►
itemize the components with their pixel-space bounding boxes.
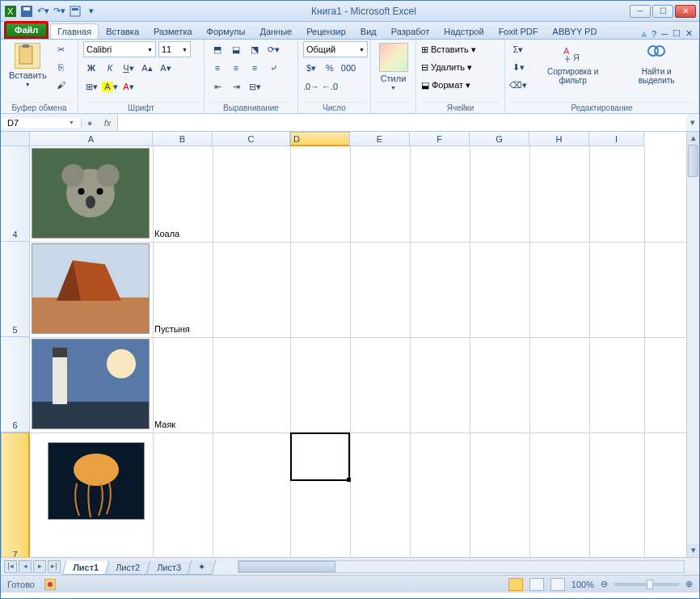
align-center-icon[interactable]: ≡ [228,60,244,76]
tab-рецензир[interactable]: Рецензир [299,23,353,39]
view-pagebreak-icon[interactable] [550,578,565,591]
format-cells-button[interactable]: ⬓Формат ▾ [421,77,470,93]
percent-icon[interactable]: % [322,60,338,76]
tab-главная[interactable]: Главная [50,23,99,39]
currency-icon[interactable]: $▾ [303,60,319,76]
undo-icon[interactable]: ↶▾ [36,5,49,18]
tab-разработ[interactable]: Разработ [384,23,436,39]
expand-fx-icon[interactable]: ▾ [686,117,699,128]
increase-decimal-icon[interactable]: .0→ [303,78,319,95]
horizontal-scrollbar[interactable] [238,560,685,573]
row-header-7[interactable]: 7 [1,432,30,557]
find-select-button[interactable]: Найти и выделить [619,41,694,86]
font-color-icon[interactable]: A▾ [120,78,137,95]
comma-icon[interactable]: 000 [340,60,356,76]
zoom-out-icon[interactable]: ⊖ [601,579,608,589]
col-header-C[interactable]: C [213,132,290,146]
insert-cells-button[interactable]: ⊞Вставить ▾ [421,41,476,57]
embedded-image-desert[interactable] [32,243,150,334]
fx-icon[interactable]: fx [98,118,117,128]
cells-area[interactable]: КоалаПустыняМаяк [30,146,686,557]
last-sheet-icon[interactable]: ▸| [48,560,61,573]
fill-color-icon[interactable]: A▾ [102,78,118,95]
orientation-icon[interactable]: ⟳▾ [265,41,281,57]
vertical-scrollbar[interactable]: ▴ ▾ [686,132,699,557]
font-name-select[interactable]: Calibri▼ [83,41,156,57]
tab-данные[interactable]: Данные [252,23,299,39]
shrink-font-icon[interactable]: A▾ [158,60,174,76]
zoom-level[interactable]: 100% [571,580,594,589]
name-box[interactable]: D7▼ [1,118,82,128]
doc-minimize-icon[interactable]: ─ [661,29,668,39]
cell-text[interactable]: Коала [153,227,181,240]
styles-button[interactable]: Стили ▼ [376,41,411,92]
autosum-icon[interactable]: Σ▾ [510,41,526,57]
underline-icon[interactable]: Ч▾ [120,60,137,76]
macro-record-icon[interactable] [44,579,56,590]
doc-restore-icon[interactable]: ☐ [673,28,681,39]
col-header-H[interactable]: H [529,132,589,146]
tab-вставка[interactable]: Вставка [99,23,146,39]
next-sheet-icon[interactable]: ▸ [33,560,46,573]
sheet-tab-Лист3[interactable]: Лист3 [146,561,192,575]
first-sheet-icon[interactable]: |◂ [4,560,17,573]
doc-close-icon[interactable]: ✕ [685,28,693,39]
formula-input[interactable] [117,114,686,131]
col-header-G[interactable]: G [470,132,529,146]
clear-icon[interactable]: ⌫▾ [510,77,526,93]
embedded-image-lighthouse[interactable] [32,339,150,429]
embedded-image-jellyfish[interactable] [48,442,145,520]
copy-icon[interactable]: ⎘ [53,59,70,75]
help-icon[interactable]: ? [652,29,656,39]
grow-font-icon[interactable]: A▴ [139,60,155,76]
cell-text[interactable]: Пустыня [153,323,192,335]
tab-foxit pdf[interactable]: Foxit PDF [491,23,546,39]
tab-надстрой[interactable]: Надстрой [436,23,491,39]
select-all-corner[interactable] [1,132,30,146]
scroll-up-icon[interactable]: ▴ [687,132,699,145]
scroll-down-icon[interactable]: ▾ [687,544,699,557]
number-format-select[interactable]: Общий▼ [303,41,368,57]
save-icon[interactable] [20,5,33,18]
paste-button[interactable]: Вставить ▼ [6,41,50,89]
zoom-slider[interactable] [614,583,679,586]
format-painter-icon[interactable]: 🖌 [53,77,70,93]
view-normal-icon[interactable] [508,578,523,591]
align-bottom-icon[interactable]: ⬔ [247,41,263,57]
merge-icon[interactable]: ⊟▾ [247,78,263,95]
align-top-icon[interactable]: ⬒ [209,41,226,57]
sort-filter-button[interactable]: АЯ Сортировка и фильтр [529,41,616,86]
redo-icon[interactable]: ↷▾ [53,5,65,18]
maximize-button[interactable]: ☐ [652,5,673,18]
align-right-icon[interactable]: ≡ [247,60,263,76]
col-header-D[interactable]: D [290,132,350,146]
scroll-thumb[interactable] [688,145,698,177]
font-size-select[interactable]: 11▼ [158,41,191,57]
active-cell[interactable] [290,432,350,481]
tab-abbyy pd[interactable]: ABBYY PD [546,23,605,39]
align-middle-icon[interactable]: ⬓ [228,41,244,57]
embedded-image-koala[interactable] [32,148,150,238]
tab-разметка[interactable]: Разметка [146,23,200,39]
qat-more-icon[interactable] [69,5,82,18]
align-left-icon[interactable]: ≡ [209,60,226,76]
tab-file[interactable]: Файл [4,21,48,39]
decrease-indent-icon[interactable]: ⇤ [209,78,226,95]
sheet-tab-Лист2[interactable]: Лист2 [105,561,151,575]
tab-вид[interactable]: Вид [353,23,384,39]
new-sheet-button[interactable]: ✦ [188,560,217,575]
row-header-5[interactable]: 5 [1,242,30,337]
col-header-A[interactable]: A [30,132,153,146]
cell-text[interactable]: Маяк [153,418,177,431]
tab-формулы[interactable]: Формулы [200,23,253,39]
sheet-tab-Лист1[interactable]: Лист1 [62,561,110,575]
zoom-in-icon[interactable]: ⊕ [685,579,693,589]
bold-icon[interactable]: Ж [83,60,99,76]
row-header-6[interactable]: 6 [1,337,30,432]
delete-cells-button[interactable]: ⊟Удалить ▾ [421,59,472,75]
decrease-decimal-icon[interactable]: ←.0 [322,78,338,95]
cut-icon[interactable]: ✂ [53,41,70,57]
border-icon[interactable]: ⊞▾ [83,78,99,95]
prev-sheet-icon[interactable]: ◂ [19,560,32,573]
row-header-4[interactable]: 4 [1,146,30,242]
◄
►
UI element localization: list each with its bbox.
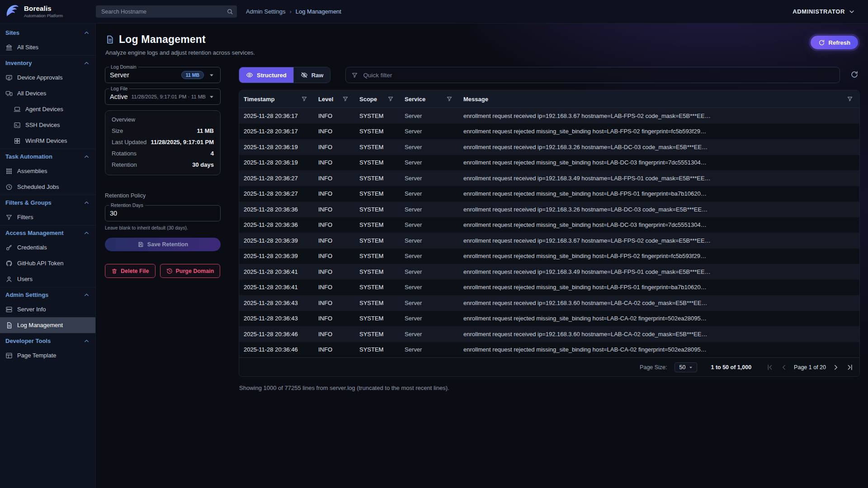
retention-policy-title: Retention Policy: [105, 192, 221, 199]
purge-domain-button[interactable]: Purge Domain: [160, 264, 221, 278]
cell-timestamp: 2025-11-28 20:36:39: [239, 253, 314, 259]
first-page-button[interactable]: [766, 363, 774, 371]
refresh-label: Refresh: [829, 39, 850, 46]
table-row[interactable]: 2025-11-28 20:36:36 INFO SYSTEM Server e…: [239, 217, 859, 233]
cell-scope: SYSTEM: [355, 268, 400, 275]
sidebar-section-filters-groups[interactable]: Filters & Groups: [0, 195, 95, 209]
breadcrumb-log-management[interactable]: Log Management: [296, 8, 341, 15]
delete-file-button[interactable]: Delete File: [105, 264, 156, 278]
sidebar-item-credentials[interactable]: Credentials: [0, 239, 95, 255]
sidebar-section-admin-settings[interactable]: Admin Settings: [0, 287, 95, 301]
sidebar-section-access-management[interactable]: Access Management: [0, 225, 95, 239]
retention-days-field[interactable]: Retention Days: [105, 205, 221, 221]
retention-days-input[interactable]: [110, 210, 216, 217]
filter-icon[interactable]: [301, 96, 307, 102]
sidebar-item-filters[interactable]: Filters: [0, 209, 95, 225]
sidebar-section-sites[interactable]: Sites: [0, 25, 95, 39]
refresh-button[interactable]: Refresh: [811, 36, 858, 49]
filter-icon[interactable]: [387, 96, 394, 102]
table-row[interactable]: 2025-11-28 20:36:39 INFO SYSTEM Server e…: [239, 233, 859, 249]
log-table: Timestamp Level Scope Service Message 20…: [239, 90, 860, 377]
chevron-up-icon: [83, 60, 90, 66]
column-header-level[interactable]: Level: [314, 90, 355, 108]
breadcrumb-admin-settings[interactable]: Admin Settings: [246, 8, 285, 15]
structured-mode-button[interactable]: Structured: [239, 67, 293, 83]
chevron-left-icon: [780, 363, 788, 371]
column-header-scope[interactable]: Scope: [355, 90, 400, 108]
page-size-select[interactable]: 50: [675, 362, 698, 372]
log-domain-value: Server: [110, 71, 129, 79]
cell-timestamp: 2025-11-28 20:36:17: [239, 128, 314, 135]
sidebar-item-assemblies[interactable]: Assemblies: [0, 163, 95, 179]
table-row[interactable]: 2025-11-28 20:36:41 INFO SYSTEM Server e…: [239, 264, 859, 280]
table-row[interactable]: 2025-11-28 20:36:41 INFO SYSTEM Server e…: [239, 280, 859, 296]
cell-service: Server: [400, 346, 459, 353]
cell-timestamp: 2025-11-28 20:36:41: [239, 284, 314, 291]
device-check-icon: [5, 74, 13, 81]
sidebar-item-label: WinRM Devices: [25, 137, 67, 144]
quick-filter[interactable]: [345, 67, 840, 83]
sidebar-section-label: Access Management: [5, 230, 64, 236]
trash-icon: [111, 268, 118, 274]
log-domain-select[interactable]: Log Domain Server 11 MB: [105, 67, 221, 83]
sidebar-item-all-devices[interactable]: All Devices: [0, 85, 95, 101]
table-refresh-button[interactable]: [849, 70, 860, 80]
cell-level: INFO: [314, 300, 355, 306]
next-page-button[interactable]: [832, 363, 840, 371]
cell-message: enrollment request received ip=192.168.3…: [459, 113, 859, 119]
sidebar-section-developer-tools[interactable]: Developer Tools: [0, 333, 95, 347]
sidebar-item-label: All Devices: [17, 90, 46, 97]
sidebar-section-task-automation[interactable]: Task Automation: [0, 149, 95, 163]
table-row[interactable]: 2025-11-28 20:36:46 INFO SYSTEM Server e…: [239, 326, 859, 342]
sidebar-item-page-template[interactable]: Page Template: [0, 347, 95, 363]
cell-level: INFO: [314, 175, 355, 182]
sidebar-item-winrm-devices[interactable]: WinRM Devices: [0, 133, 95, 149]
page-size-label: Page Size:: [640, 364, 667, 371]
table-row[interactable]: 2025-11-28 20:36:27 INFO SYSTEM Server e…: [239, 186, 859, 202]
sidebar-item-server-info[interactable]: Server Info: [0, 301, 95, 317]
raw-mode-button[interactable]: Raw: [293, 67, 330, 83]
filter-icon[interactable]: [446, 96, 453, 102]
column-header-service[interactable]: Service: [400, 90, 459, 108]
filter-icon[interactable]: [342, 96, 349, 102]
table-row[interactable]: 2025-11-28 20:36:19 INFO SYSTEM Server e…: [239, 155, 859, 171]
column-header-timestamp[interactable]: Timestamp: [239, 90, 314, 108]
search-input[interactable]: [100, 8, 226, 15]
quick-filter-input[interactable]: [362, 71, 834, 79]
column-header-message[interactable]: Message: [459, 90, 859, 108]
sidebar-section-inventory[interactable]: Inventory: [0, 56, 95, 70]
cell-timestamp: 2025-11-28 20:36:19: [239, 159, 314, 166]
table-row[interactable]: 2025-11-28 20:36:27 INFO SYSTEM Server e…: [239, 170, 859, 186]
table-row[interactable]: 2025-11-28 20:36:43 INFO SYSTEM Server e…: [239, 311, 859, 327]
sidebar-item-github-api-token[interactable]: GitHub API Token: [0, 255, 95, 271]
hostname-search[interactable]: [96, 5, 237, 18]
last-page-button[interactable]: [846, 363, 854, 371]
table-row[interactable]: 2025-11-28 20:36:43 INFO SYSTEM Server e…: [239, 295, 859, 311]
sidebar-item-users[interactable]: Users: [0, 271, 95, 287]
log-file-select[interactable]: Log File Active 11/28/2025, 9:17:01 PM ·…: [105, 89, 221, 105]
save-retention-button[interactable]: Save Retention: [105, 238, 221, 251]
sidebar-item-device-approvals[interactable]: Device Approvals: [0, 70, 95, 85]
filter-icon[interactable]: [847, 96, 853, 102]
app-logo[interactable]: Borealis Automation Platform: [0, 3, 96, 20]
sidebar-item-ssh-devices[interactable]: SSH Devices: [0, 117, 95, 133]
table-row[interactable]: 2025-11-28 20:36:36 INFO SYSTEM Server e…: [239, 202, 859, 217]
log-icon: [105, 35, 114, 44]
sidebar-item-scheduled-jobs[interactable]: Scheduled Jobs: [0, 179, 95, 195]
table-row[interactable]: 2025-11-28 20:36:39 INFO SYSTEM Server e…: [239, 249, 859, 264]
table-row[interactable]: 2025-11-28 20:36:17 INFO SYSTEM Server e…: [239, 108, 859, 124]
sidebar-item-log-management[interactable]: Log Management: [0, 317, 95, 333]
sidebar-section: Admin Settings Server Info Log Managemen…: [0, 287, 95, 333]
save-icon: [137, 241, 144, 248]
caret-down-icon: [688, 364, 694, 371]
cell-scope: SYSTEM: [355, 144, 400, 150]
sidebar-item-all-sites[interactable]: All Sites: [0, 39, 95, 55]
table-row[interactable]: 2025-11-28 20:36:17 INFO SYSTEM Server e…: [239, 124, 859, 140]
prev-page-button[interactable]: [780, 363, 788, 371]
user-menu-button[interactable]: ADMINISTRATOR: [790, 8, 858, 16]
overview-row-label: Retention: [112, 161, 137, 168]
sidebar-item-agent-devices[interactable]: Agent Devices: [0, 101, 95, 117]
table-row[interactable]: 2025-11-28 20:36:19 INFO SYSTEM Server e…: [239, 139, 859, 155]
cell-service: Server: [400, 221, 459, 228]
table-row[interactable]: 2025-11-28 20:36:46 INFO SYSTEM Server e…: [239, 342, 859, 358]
◄
Exercise aim: Find and show each line of the listing with the word "mode".

Task solution:
structured-mode-button[interactable]: Structured: [239, 67, 293, 83]
raw-mode-button[interactable]: Raw: [293, 67, 330, 83]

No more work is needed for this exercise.